**Task goal:** Scan the records below. Copy every line in which the word "Open" appears.

Stored data entries:

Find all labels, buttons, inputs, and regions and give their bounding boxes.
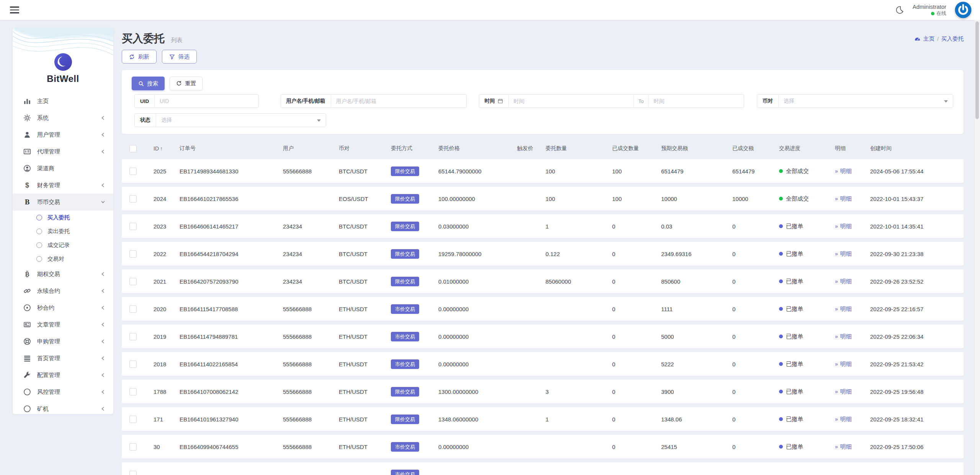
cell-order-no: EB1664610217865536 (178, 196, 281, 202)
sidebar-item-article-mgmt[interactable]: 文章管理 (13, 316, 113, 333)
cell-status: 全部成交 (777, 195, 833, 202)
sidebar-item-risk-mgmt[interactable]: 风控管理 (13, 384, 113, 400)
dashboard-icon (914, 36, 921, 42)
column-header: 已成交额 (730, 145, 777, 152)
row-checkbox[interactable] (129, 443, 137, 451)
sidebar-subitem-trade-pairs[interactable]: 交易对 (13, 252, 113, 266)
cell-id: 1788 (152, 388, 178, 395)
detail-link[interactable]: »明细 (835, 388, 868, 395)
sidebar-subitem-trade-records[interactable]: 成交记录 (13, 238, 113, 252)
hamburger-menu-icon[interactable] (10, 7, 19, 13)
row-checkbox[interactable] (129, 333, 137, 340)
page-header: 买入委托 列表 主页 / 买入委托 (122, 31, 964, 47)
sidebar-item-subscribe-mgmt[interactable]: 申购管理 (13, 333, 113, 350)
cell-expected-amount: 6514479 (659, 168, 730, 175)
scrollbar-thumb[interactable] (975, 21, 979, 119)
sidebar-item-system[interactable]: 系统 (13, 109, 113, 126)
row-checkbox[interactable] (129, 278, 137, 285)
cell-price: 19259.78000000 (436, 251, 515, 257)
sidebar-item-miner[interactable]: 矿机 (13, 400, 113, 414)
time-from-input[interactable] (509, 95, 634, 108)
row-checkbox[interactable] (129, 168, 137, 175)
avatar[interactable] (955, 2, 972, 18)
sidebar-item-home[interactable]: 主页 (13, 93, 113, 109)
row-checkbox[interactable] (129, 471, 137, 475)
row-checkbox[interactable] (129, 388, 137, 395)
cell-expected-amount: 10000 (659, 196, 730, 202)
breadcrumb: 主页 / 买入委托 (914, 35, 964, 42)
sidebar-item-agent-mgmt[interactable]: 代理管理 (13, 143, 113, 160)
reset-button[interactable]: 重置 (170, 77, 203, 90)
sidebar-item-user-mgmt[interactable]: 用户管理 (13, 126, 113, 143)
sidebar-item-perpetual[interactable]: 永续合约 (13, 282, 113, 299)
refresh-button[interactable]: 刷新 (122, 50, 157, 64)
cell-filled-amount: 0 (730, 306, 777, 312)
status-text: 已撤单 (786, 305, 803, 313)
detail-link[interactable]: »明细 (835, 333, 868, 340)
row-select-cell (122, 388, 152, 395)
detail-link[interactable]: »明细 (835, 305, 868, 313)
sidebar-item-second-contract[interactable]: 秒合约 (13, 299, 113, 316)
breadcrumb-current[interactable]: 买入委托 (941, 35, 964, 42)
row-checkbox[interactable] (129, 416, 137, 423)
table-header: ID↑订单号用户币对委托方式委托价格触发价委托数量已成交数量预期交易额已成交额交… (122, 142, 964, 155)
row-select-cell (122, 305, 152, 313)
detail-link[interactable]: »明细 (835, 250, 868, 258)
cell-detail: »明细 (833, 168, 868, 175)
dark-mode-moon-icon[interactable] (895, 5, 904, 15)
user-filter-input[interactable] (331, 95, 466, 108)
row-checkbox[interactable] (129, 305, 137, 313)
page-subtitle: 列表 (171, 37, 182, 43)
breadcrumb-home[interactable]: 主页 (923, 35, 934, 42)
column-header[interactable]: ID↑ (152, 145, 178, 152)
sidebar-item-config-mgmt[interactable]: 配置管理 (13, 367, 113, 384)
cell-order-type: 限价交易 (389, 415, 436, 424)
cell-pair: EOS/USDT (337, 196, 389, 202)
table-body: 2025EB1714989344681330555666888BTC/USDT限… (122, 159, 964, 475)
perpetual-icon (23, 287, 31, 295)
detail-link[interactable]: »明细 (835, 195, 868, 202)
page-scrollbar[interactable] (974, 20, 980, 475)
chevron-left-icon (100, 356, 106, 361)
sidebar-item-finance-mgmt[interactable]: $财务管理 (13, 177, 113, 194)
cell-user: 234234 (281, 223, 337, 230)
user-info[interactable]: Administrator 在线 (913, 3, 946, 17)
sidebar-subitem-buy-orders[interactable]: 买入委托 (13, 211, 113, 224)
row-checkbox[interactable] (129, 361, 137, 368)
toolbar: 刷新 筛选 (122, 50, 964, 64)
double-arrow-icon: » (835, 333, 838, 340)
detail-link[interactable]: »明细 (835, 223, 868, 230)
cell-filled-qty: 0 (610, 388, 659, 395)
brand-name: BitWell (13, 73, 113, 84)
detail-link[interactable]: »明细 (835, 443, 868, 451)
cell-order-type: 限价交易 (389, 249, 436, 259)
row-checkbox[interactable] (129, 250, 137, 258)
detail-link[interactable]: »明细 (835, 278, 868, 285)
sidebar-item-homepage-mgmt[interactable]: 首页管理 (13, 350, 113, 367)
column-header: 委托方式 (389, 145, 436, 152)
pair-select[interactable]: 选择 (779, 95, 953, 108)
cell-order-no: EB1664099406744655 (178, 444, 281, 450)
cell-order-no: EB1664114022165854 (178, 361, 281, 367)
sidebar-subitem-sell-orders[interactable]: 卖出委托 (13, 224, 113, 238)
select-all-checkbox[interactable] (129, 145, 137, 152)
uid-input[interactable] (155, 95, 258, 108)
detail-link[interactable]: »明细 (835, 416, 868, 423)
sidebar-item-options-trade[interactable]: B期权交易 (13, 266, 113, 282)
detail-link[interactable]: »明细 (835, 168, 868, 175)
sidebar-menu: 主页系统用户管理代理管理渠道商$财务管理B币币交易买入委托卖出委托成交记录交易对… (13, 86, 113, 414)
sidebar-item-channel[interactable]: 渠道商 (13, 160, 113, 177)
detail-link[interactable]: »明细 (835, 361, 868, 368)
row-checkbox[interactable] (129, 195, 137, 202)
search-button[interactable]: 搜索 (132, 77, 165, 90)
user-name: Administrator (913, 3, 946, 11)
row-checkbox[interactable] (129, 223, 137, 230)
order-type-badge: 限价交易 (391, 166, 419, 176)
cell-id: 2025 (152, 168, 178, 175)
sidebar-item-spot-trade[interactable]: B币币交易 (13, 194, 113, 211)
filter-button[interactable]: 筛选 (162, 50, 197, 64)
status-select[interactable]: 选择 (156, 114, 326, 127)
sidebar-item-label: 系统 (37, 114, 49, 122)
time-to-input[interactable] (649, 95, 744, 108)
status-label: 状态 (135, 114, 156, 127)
* * *
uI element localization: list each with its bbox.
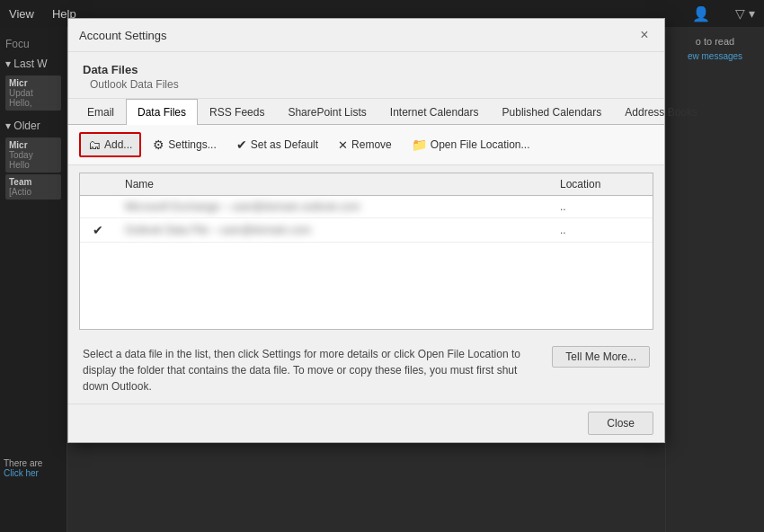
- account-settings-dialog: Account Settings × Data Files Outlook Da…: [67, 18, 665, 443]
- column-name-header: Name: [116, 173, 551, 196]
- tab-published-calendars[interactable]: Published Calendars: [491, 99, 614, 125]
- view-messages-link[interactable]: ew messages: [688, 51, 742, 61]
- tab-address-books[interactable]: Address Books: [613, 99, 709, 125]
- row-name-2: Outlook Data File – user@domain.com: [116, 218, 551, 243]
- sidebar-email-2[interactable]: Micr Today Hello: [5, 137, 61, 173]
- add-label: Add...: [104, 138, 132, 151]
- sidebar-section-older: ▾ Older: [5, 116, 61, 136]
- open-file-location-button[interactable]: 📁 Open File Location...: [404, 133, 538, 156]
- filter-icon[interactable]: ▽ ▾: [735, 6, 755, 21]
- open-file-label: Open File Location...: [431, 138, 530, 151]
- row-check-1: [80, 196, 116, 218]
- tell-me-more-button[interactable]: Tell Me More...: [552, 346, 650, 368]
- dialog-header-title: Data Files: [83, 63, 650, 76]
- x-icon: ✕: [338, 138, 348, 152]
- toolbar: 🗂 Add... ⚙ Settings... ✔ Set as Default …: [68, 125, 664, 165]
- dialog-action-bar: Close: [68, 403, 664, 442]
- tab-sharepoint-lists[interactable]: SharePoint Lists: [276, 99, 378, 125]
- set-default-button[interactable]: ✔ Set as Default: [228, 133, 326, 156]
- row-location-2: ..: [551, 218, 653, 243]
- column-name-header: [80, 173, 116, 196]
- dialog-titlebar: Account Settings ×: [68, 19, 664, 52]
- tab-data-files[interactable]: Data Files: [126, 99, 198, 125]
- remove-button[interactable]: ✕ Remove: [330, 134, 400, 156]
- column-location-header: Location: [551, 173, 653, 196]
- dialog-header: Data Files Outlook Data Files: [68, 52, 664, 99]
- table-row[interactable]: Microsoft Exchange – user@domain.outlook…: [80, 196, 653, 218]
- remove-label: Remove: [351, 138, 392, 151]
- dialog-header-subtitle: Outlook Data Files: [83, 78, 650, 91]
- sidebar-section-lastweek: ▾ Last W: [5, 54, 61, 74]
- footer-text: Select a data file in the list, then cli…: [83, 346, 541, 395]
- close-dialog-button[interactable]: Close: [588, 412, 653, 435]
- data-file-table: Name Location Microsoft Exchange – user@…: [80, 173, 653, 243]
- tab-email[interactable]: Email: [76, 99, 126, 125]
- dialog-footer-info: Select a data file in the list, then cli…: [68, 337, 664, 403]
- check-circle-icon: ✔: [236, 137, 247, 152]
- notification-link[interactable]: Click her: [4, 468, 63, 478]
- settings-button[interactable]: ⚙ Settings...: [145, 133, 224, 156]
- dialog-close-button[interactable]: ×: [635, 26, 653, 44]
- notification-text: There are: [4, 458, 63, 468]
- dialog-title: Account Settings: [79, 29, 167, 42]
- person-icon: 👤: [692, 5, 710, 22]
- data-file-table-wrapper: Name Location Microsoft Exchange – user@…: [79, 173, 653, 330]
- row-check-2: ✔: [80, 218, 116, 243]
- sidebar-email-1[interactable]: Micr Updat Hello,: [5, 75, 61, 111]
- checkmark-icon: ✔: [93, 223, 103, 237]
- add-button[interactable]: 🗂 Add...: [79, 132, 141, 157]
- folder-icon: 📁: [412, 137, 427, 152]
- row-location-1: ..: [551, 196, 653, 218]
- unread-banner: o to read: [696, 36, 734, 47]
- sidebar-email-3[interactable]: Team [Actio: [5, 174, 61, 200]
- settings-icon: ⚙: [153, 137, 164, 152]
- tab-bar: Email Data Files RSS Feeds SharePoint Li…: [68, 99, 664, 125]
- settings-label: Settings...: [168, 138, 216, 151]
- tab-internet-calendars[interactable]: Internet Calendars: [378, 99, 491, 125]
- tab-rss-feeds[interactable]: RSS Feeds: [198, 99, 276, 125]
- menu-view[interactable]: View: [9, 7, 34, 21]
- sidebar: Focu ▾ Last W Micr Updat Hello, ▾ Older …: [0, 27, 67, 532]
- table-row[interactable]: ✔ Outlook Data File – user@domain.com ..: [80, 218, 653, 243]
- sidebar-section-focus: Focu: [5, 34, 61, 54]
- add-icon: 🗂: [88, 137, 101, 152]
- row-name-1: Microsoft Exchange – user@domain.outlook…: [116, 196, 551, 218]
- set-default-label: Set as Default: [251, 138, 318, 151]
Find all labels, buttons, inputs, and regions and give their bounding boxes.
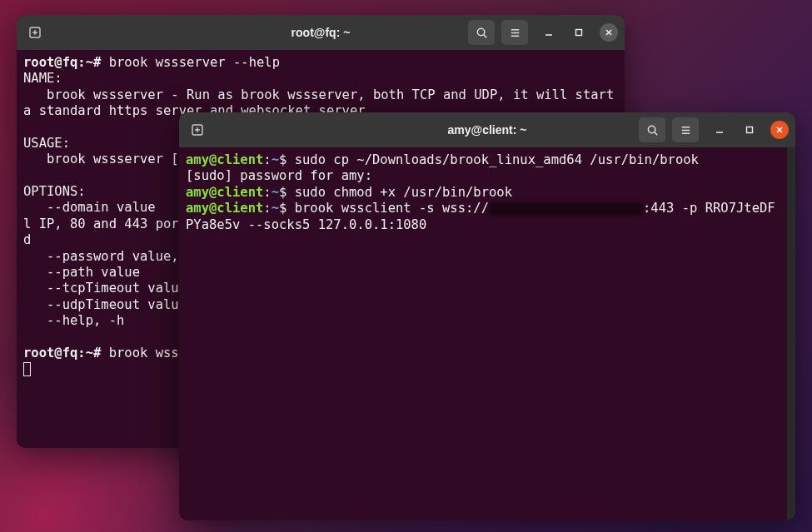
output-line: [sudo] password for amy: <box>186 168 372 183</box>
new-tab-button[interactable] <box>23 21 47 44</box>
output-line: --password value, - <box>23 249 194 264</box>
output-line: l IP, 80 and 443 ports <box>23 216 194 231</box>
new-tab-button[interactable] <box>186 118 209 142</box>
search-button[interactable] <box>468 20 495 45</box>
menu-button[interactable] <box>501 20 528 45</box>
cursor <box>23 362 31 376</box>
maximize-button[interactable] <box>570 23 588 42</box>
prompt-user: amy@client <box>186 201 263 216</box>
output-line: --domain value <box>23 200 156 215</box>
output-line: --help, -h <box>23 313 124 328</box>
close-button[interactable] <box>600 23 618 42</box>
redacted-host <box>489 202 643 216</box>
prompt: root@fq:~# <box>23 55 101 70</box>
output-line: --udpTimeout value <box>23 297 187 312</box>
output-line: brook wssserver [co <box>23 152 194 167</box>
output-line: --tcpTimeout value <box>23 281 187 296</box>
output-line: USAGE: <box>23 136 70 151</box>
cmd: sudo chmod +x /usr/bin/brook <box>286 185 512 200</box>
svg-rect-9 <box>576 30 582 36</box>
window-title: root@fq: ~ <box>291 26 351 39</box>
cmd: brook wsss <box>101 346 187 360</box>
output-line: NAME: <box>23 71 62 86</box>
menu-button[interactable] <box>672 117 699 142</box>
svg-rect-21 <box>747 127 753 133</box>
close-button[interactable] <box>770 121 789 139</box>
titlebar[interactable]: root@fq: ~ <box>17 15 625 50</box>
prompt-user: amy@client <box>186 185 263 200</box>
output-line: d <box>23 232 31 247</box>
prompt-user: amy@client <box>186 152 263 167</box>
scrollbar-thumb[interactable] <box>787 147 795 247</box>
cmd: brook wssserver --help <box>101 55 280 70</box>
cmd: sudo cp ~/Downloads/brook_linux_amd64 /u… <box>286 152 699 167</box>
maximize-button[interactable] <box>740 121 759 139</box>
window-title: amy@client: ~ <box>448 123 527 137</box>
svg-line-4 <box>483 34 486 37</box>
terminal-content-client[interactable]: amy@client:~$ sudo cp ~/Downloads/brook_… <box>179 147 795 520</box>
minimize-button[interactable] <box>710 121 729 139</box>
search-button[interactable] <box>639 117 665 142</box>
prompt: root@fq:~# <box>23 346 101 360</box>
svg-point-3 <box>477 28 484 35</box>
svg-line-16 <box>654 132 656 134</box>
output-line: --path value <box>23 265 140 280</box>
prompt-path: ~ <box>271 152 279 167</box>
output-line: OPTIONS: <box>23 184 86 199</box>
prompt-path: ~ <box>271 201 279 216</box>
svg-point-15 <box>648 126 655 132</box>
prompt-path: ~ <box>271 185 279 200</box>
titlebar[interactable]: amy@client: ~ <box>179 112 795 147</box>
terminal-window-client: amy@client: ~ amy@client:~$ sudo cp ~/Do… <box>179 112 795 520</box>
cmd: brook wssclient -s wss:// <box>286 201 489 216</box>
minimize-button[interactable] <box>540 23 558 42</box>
...
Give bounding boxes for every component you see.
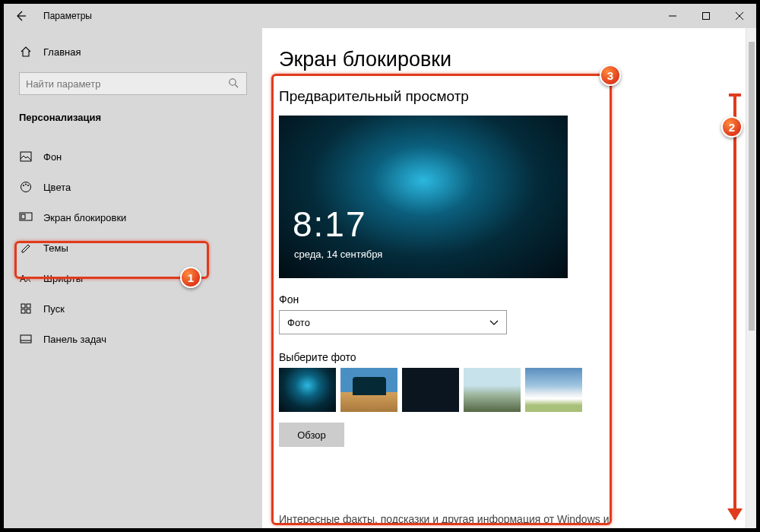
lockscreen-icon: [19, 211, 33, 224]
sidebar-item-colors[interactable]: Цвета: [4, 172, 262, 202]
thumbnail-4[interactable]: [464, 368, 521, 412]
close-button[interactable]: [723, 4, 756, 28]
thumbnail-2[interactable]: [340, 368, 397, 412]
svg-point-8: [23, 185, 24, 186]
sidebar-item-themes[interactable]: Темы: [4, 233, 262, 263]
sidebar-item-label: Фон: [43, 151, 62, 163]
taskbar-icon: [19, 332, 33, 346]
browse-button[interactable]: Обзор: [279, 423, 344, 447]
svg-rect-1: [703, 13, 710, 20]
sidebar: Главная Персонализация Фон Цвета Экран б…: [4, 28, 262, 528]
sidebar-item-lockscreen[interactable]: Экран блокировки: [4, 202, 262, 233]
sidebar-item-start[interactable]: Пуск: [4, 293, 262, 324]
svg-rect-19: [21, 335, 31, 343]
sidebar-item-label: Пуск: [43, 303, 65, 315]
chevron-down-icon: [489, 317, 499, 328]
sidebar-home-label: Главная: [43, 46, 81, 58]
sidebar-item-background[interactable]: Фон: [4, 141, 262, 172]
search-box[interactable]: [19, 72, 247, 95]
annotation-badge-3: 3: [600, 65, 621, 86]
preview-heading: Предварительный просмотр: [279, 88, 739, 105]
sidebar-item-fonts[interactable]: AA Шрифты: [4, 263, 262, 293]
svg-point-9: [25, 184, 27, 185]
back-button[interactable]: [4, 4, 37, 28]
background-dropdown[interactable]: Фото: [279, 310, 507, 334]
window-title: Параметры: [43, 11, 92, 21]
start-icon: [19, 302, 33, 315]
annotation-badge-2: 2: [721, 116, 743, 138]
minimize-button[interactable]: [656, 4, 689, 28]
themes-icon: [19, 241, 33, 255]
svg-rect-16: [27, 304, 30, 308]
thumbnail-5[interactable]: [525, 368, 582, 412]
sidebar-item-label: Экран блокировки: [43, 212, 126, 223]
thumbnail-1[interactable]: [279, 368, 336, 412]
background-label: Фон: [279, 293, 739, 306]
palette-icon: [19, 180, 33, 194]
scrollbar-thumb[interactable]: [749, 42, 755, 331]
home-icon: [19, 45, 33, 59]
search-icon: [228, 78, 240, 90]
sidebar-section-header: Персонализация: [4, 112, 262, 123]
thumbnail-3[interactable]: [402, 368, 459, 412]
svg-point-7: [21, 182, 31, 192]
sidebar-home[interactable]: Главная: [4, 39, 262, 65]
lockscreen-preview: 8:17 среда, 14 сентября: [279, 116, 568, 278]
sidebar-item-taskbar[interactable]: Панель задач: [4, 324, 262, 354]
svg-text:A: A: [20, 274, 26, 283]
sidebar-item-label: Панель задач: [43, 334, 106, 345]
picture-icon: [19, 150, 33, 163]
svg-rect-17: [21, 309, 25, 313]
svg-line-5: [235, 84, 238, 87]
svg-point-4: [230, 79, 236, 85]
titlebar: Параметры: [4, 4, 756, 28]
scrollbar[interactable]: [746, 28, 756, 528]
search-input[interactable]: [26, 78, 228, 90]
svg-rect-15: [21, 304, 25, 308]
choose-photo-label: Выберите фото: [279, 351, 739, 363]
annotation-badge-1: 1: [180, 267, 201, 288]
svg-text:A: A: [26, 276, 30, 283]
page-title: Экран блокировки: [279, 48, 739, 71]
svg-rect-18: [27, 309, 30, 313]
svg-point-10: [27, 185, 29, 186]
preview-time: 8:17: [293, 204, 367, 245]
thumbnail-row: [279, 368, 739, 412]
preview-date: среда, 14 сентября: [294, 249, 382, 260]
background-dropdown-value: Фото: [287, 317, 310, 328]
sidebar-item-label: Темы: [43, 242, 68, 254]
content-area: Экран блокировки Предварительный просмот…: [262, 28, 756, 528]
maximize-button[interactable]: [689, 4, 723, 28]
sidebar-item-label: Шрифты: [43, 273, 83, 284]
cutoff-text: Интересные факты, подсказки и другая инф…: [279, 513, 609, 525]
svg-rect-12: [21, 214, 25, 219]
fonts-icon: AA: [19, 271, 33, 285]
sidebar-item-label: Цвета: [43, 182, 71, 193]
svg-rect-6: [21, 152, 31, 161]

**Written solution:**
- open-file-location-button[interactable]: 📁 Open File Location...: [404, 133, 538, 156]
- open-file-label: Open File Location...: [431, 138, 530, 151]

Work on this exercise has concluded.